I am a governor, so I hear all the behind the scenes issues on this for us.
we are small Victorian building, bursting at the seams. We have one hall, which is quite small. Currently all the packed lunches eat in classrooms and the hot dinners just fit through the hall in staggered sittings. Dinners are cooked on site in a tiny kitchen pod which eats into our tiny playground space.
We had a letter sent home before Easter asking who would take up the new free meals, to get some idea of numbers.
One of our problems is that the kitchen will need to be enlarged, there is no space, and no money (as I understand it) to do this.
The other big problem is that most of our mid day assistants are also TAs. It is clear that we are going to have to change the timetable to stagger lunch hour in order to fit in all the sittings needed for hot meals. This means that the TAs would have to come out of class early/return to class later to be mid day assistants. Therefore the TAs can't do the job, and we need to recruit more midday people. We have had a midday vacancy for 6 months this year, which has just finally been filled. I don't know where the new assistants will come from, and I don't know what that means for those TAs who will loose mid day hours as they can no longer do it.

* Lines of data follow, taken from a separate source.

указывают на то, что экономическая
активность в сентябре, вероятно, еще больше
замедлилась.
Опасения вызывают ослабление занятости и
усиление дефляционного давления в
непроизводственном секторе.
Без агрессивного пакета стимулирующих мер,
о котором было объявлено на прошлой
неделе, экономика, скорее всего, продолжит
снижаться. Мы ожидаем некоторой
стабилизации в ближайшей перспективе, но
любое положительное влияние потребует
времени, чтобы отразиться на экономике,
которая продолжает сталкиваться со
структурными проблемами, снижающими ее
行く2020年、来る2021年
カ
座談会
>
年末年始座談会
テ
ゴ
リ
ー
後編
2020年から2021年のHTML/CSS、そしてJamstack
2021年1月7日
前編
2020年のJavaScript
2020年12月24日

The hall is also used for PE, so our PE time is reduced. The KS2 classrooms all open off the hall, so the noise and disruption to their learning will also be an issue.
There is some suggestion that if KS1 child has a dinner, then parents are more likely to pay for KS2 child to eat, so our increase in numbers could be more than just KS1.

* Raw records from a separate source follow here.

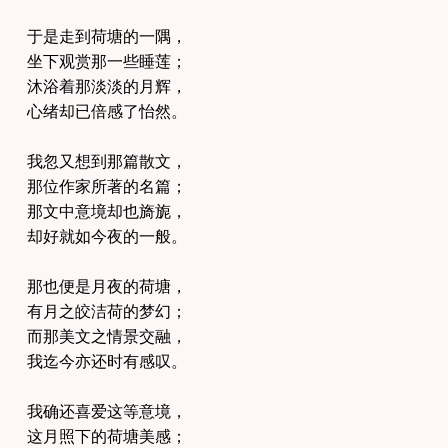
于是走到荷塘的一隅，
坐下观赏那一些睡莲；
沐浴着那淡淡的月辉，
心绪却已倍感了怡然。
我忽又想到那篇散文，
那位作家所著的名篇；
那文中意境却也旖旎，
却好就如今夜的一般。
那也便是月夜的荷塘，
有月之皎洁荷的梦幻；
而那美文之情景交融，
我迄今亦还时有感叹。
我确还喜爱这等意境，
这月照下的荷塘美感；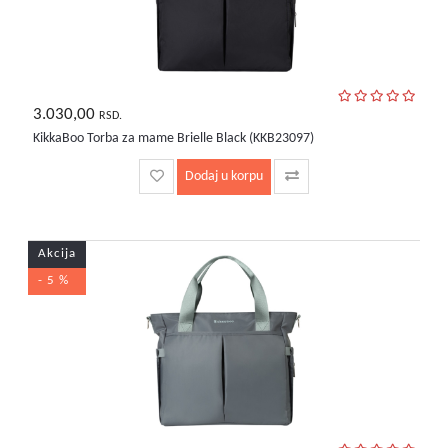
3.030,00
RSD.
KikkaBoo Torba za mame Brielle Black (KKB23097)
Dodaj u korpu
Akcija
- 5 %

Current dinners cost £2:18, it goes up by about 5-10p every year. The dinners are OK, but not brilliant, my year 6 ds says the portions are too small for year 6. They don't like the cheap fish fingers or sausages for example. I really don't get why a mediocre school dinner is better than a packed lunch. Our packed lunches are pretty healthy.
The other massive issue for our school is the knock-on effect on pupil premium. if you no longer have to register as FSM to get a free dinner, then most people won't register. For a single class entry school in our area, in September, £66,000 of our budget will be pupil premium. £1,300 per child (in Sept) The school is working really hard to get parents to register as loosing this money would be a major issue. I know of one school which has a free prize draw for every child registered for pupil premium, the first prize, paid for by the school is a family holiday for 4. ( and it is a decent holiday too). The school has sent out a letter detailing this.